Page-level text extractions:
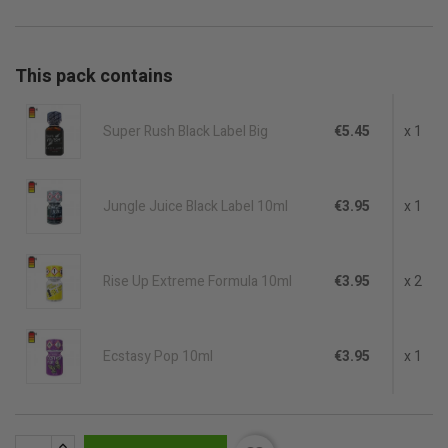
This pack contains
Super Rush Black Label Big
€5.45
x 1
Jungle Juice Black Label 10ml
€3.95
x 1
Rise Up Extreme Formula 10ml
€3.95
x 2
Ecstasy Pop 10ml
€3.95
x 1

#### AIM OF THE TASK
Your copy should match the records above word for word, but without images.

#### TASK ANSWER
This pack contains
Super Rush Black Label Big
€5.45
x 1
Jungle Juice Black Label 10ml
€3.95
x 1
Rise Up Extreme Formula 10ml
€3.95
x 2
Ecstasy Pop 10ml
€3.95
x 1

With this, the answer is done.